Department of Medicine, University of Chicago, Chicago, IL.
RML Specialty Hospital, Chicago, IL.
Crit Care Med. 2019 Dec;47(12):e962-e965. doi: 10.1097/CCM.0000000000004026.
Early warning scores were developed to identify high-risk patients on the hospital wards. Research on early warning scores has focused on patients in short-term acute care hospitals, but there are other settings, such as long-term acute care hospitals, where these tools could be useful. However, the accuracy of early warning scores in long-term acute care hospitals is unknown.
Observational cohort study.
Two long-term acute care hospitals in Illinois from January 2002 to September 2017.
Admitted adult long-term acute care hospital patients.
None.
Demographic characteristics, vital signs, laboratory values, nursing flowsheet data, and outcomes data were collected from the electronic health record. The accuracy of individual variables, the Modified Early Warning Score, the National Early Warning Score version 2, and our previously developed electronic Cardiac Arrest Risk Triage score were compared for predicting the need for acute hospital transfer or death using the area under the receiver operating characteristic curve.
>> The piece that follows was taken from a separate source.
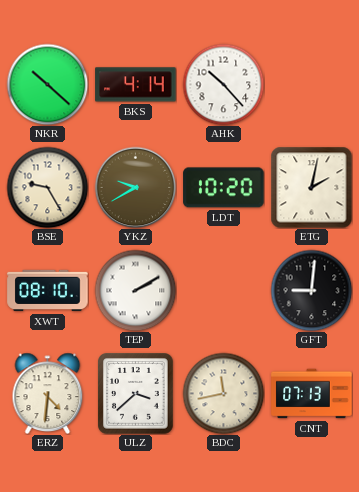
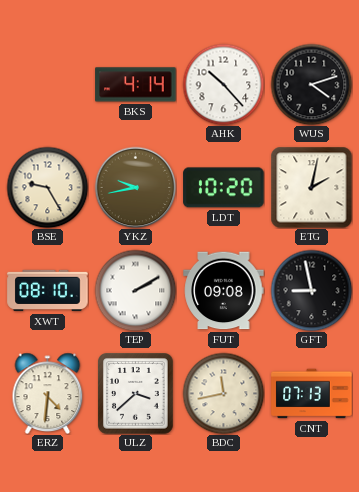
NKR: 10:22 -> none
WUS: none -> 4:12
YKZ: 9:40 -> 9:43
FUT: none -> 09:08
GFT: 9:01 -> 8:58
A total of 12,497 patient admissions were included, with 3,550 experiencing the composite outcome. The median age was 65 (interquartile range, 54-74), 46% were female, and the median length of stay in the long-term acute care hospital was 27 days (interquartile range, 17-40 d), with an 8% in-hospital mortality. Laboratory values were the best predictors, with blood urea nitrogen being the most accurate (area under the receiver operating characteristic curve, 0.63) followed by albumin, bilirubin, and WBC count (area under the receiver operating characteristic curve, 0.61). Systolic blood pressure was the most accurate vital sign (area under the receiver operating characteristic curve, 0.60). Electronic Cardiac Arrest Risk Triage (area under the receiver operating characteristic curve, 0.72) was significantly more accurate than National Early Warning Score version 2 (area under the receiver operating characteristic curve, 0.66) and Modified Early Warning Score (area under the receiver operating characteristic curve, 0.65; p < 0.01 for all pairwise comparisons).
In this retrospective cohort study, we found that the electronic Cardiac Arrest Risk Triage score was significantly more accurate than Modified Early Warning Score and National Early Warning Score version 2 for predicting acute hospital transfer and mortality. Because laboratory values were more predictive than vital signs and the average length of stay in an long-term acute care hospital is much longer than short-term acute hospitals, developing a score specific to the long-term acute care hospital population would likely further improve accuracy, thus allowing earlier identification of high-risk patients for potentially life-saving interventions.
预警评分旨在识别医院病房中的高危患者。对预警评分的研究主要集中在短期急性护理医院的患者,但在长期急性护理医院等其他环境中,这些工具可能会很有用。然而,预警评分在长期急性护理医院的准确性尚不清楚。
观察性队列研究。
伊利诺伊州的两家长期急性护理医院,时间为 2002 年 1 月至 2017 年 9 月。
成年长期急性护理医院患者入院。
无。
从电子健康记录中收集人口统计学特征、生命体征、实验室值、护理流程表数据和结局数据。使用接受者操作特征曲线下的面积比较个体变量、改良早期预警评分、国家早期预警评分 2 版和我们之前开发的电子心搏骤停风险分级评分预测急性医院转科或死亡的准确性。共纳入 12497 例患者入院,其中 3550 例发生复合结局。中位年龄为 65 岁(四分位间距,54-74 岁),46%为女性,长期急性护理医院的中位住院时间为 27 天(四分位间距,17-40 天),院内死亡率为 8%。实验室值是最好的预测指标,其中血尿素氮最准确(接受者操作特征曲线下的面积为 0.63),其次是白蛋白、胆红素和白细胞计数(接受者操作特征曲线下的面积为 0.61)。收缩压是最准确的生命体征(接受者操作特征曲线下的面积为 0.60)。电子心搏骤停风险分级(接受者操作特征曲线下的面积为 0.72)明显比国家早期预警评分 2 版(接受者操作特征曲线下的面积为 0.66)和改良早期预警评分(接受者操作特征曲线下的面积为 0.65;所有两两比较的 p 值均<0.01)更准确。
在这项回顾性队列研究中,我们发现电子心搏骤停风险分级评分预测急性医院转科和死亡率的准确性明显优于改良早期预警评分和国家早期预警评分 2 版。由于实验室值比生命体征更具预测性,且长期急性护理医院的平均住院时间比短期急性医院长得多,因此为长期急性护理医院人群开发特定的评分可能会进一步提高准确性,从而更早地识别高危患者,以便进行潜在的挽救生命的干预。